According to labor historian E.P. Thompson, pre-industrial societies measured time by task and season. “In Madagascar time might be measured by ‘a rice-cooking’ (about half an hour) or ‘the frying of a locust’ (a moment),” Thompson writes. In 15th-century England, people spoke of a pater noster wyle, the minute or so required to recite the Lord’s Prayer.
With the advent of wage labor, time became money, and was therefore regimented, standardized, and monitored by employers. Two recent books—Emily Guendelsberger’s On the Clock: What Low-Wage Work Did to Me and How It Drives American Insane and Jenny Odell’s How to Do Nothing: Resisting the Attention Economy—explore how we experience time today, as our labor and leisure hours are increasingly minced into monetized pieces.

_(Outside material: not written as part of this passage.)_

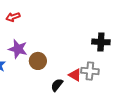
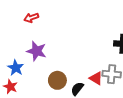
brown circle: (38, 61) -> (57, 80), moved

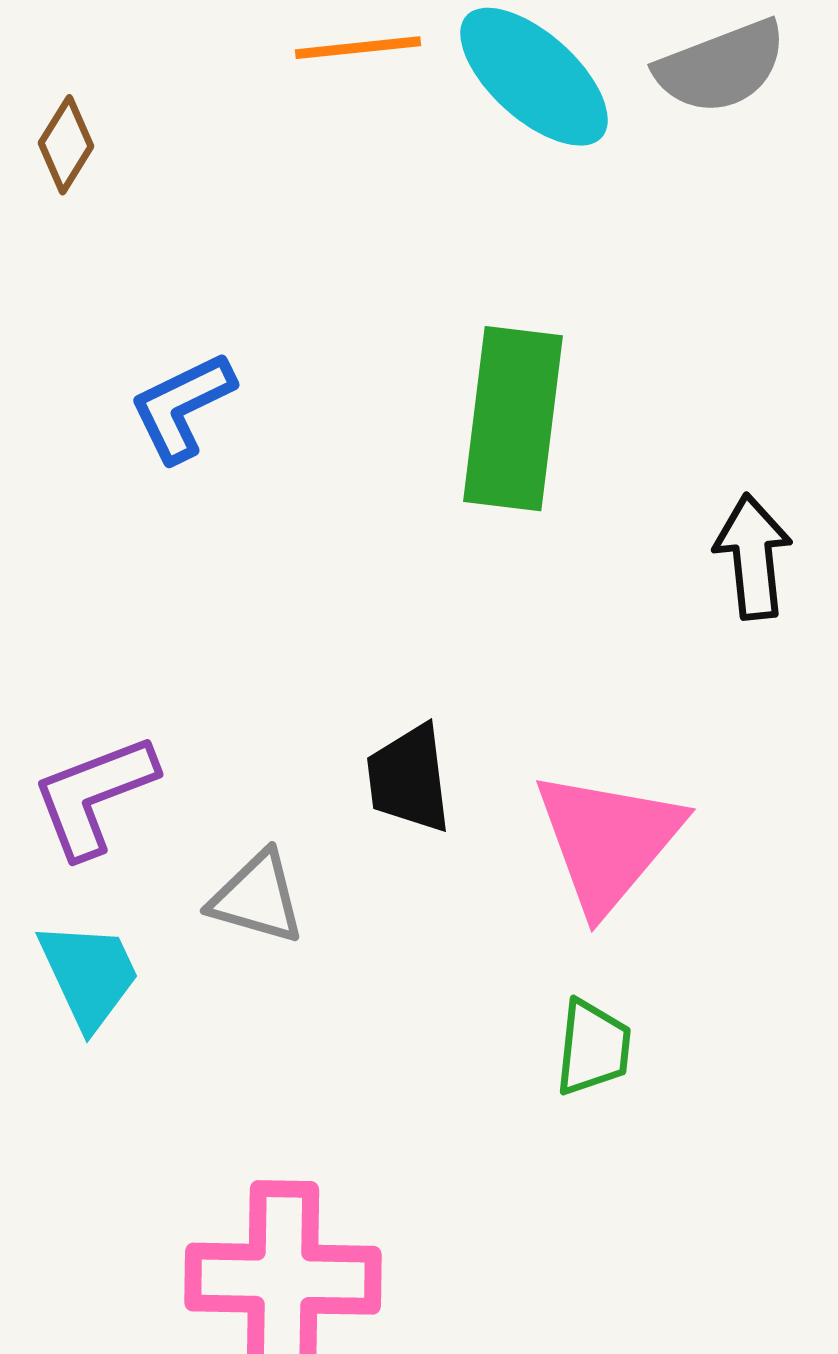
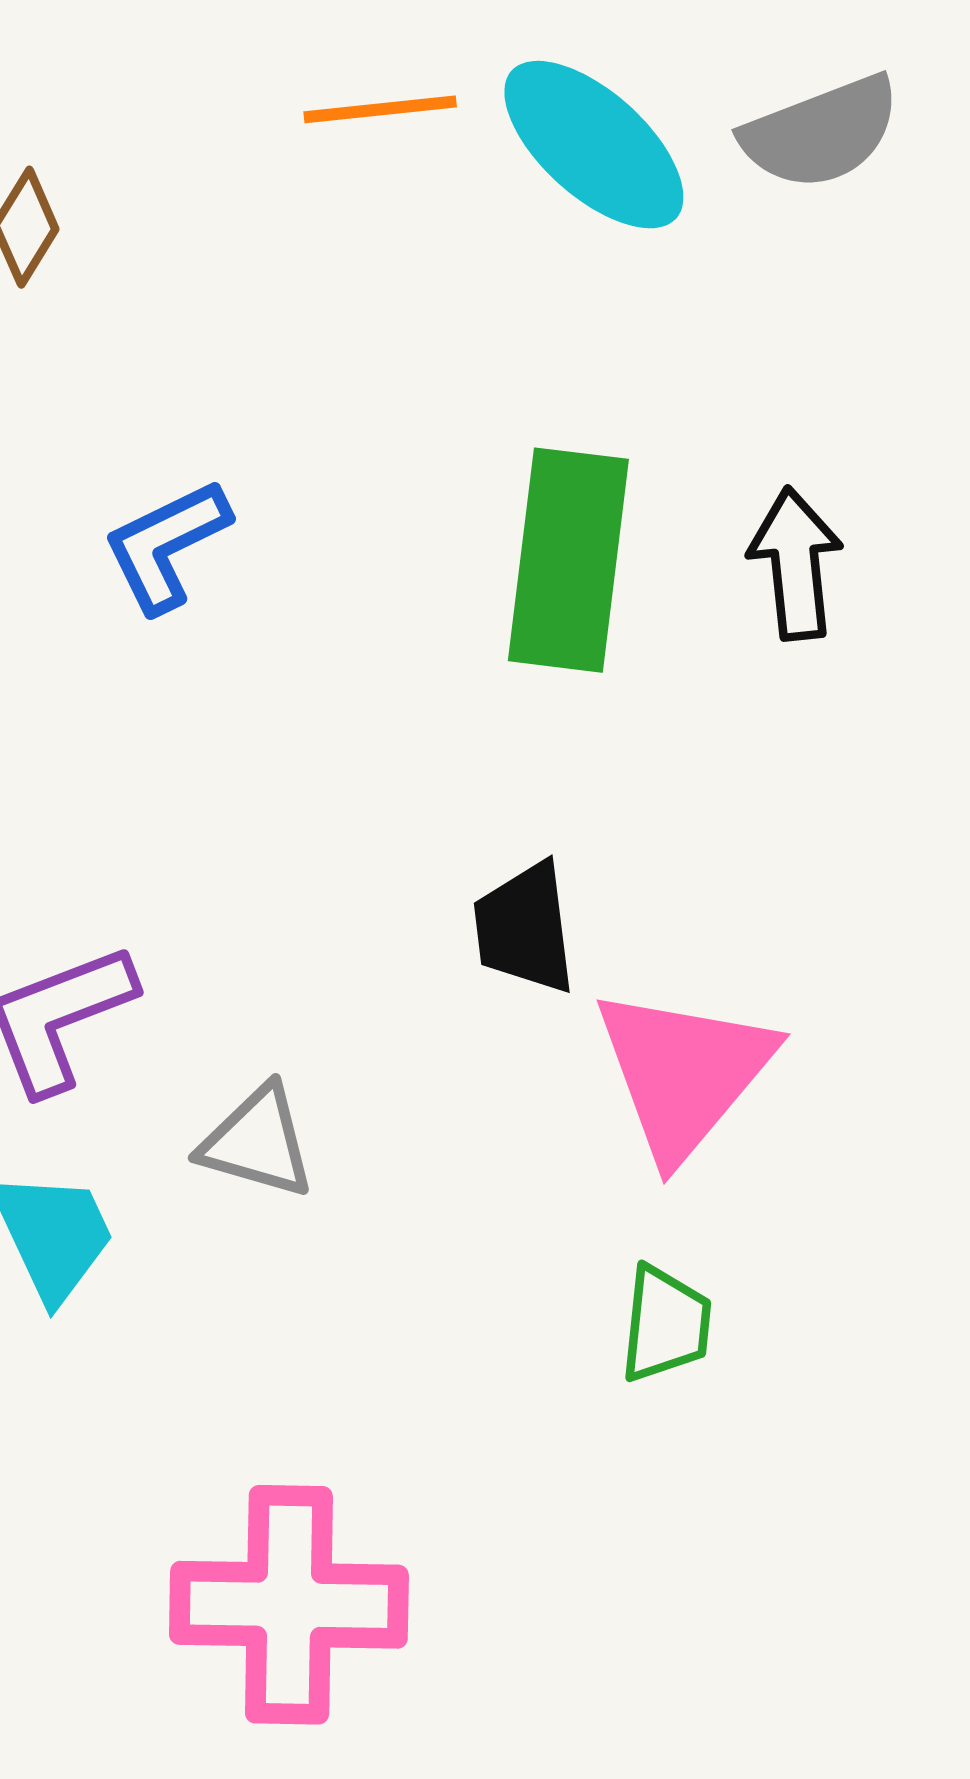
black arrow: (753, 557) -> (796, 564), moved
black trapezoid: (409, 779) -> (525, 928), moved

Guendelsberger’s account is drawn from her year-long stint at three archetypal low-wage workplaces: an Amazon “fulfillment center,” a call center, and a McDonald’s. Like the rest of her co-workers, Guendelsberger spends her days “in the weeds”—a phrase she uses to describe the experience of workers who labor as hard as they can for every minute of a shift.
Workers today are always “in the weeds” because of the rise of surveillance technology, hellish management-dictated productivity demands, and the rise of aggressively lean scheduling; making a Big Mac, as Guendelsberger shows, is now scheduled to the second.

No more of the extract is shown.